Com o auxílio de pequenas vespas, o controle de pragas pode ser feito de forma segura e sustentável    

A sinergia criada pelo Biopark tem impulsionado a atração de novas empresas e empreendimentos. Já são mais de 70 negócios atuando no local e muitos deles estão relacionados à temática do agronegócio, como é o caso da F.Bio Soluções Biológicas. A empresa atua no desenvolvimento de soluções que auxiliam no controle biológico de pragas na agricultura. 

A F.Bio iniciou seus planos em 2017 e é formada pelos sócios Rodrigo Mendes Antunes Maciel, Fernanda Caroline Colombo, Michele Potrich, Flavio Endrigo Cechim e Everton Ricardi Lozano da Silva. Juntos, eles vêm trabalhando em uma tecnologia que utiliza a microvespa Telenomus podisi para o controle de pragas em áreas rurais, mais especificamente no plantio de soja. 

Telenomus podisi é uma microvespa parasitoide. Para que essas vespinhas se reproduzam, obrigatoriamente precisam parasitar os ovos do percevejo-marrom da soja (Euschistus heros). Neste processo, elas depositam seus ovos dentro do ovo do percevejo.  Entretanto, o desenvolvimento do ovo da vespinha é mais rápido do que o do percevejo, e em poucos dias, causa a inviabilidade deste”, explica Michele Potrich. O percevejo-marrom da soja é a principal praga deste cultivo na atualidade, por isso a necessidade  de ferramentas de controle. 

As vespas utilizadas pela F.Bio têm em torno de 0,5 milímetros, não possuem ferrão e em condições favoráveis podem se manter por gerações no ambiente, além disso, são seguras para animais, plantas e seres humanos. “Todos nós da equipe amamos as pesquisas voltadas ao controle de pragas através das soluções biológicas e conseguimos criar um produto que oferecerá condições de aplicação tanto em áreas orgânicas quanto convencionais”, acrescenta Michele Potrich.  

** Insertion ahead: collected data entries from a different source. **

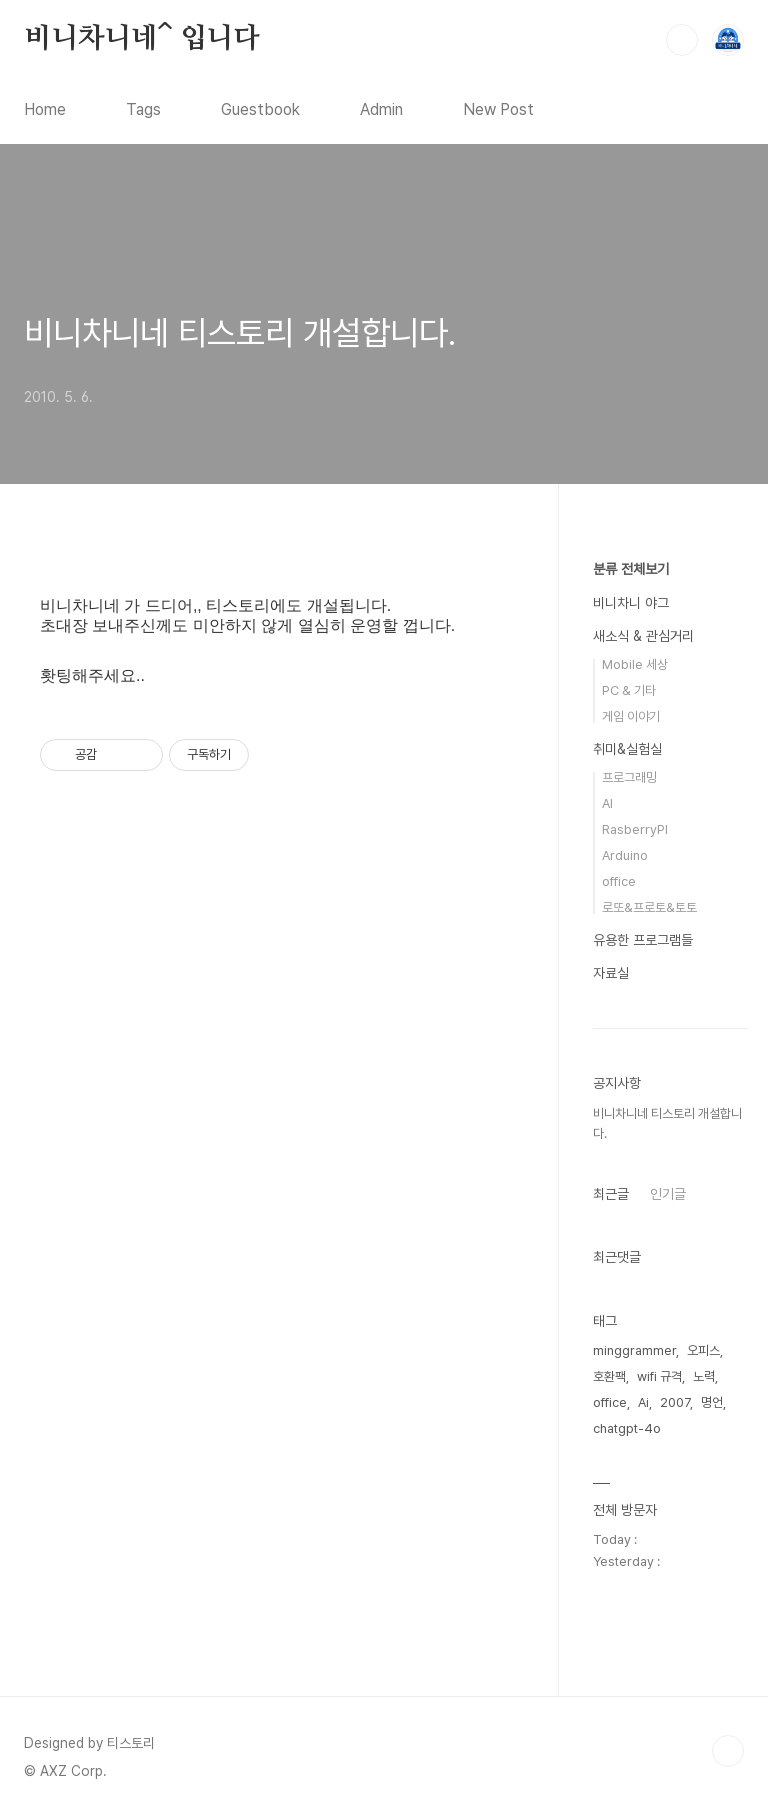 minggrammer (634, 1350)
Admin (381, 109)
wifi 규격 (659, 1376)
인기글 (668, 1194)
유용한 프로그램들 (643, 940)
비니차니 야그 (631, 603)
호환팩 (609, 1376)
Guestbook (260, 109)
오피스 (703, 1350)
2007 (675, 1402)
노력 (704, 1376)
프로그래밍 (629, 777)
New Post (498, 109)
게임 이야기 (631, 716)
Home (45, 109)
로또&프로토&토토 (649, 907)
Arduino (625, 855)
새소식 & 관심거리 (643, 636)
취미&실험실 (627, 749)
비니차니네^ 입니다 (142, 39)
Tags (143, 109)
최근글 (611, 1194)
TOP (728, 1751)
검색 (682, 40)
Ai (643, 1402)
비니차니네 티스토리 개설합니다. (240, 333)
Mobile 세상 (635, 664)
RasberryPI (635, 829)
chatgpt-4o (627, 1428)
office (619, 881)
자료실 (611, 973)
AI (607, 803)
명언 (712, 1402)
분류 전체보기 (631, 569)
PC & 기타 (629, 690)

De acordo com os empreendedores, a solução contribui com a sustentabilidade de toda a cadeia produtiva.  “Quando esses agentes de solução biológica são implementados na produção diminui-se/ racionaliza-se o uso de inseticidas, reduzindo a contaminação do solo, dos rios, lençóis freáticos e da fauna do local, além de reduzir danos à saúde que podem ser adquiridos com o consumo desses produtos. Ou seja, estamos levando ao Biopark uma tecnologia que irá auxiliar na produção e também no consumo”, define Michele.  

O projeto está na fase de pesquisas para garantir o estabelecimento de criações de insetos com qualidade e eficiência. “O tempo previsto de desenvolvimento é de no máximo um ano e nosso objetivo é atender a próxima safra (2021/2022) com a comercialização de parasitoides. Para a safra já está firmada a primeira comercialização de ovos inviáveis de percevejos para empresas que atuam no setor agrícola e a abertura de mercado com instituições de pesquisa também já está sendo realizada”, ressalta Rodrigo Mendes Antunes Maciel. 

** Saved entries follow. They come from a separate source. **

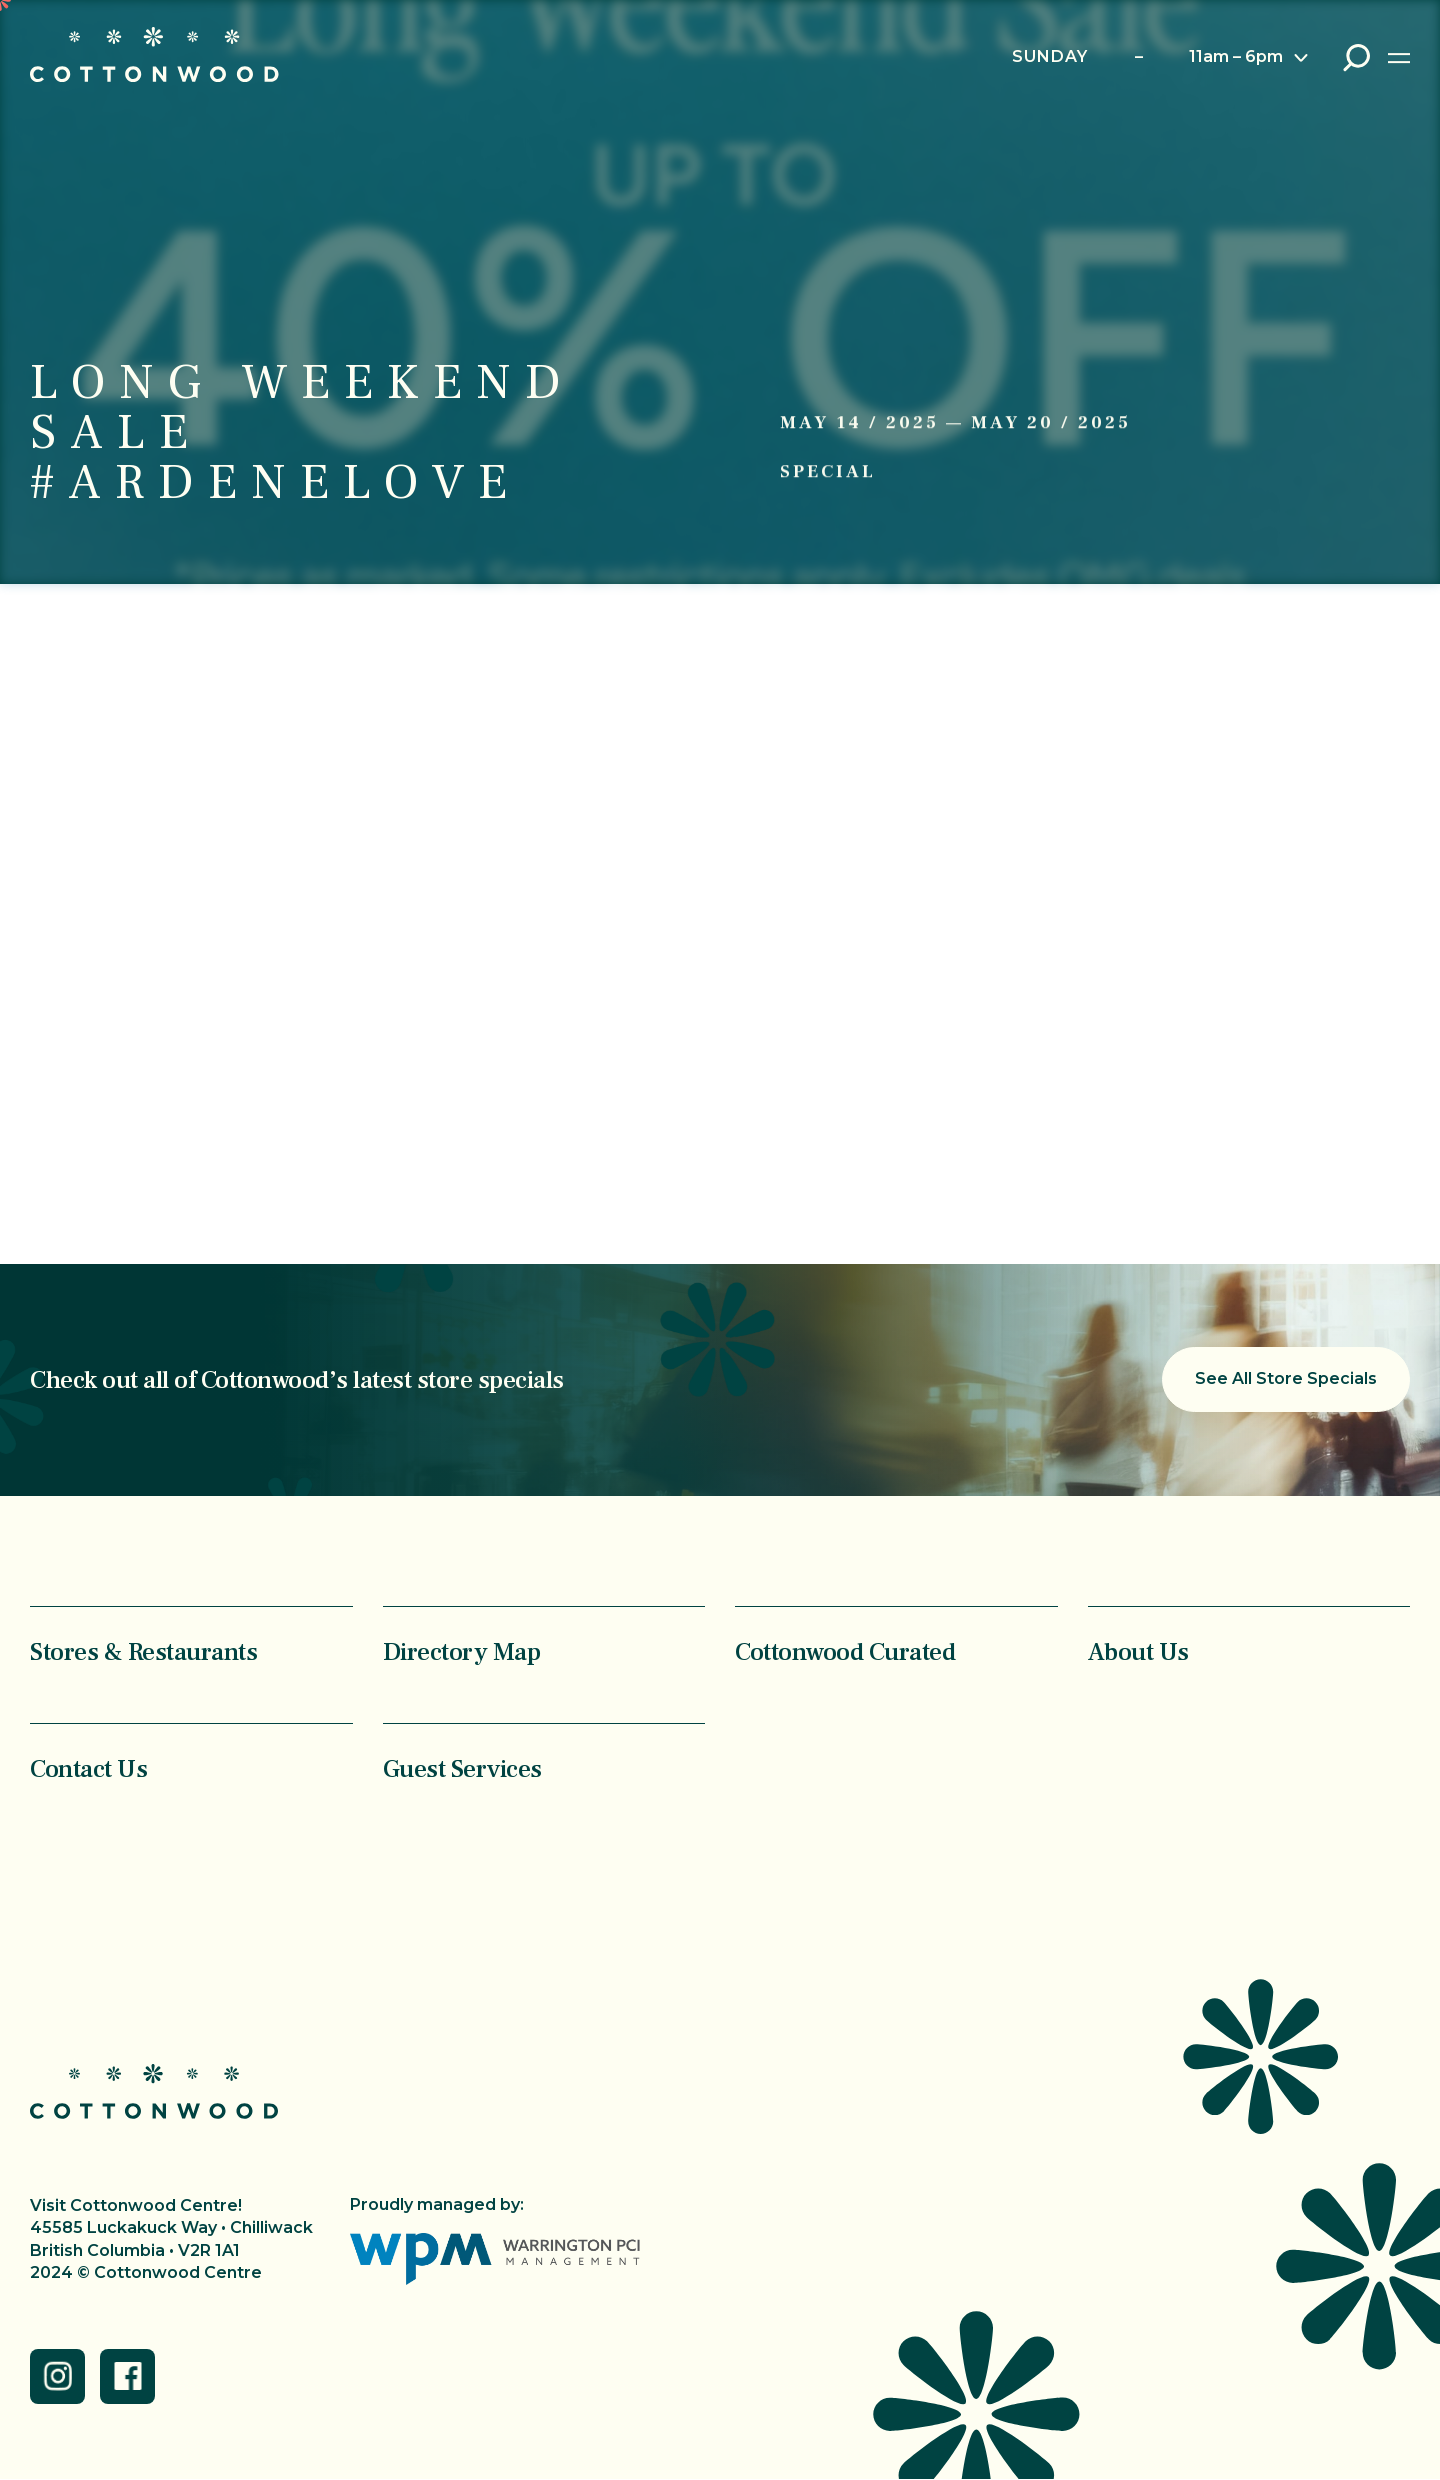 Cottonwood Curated (845, 1651)
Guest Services (462, 1768)
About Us (1138, 1651)
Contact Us (88, 1768)
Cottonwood (154, 54)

A F.Bio encontrou no Biopark a estrutura e o ambiente que viabilizam o desenvolvimento dos métodos, produtos e soluções, além de acompanhar o crescimento científico e tecnológico regional. “A Região Oeste é referência mundial em agricultura e, portanto, com a evolução do Biopark, que está recebendo várias empresas ligadas ao agronegócio, podemos ver que ambos estão direcionados para a evolução da pesquisa científica e da inovação. A nossa empresa também quer fazer parte disso”, finaliza o sócio fundador, Rodrigo Mendes Antunes Maciel.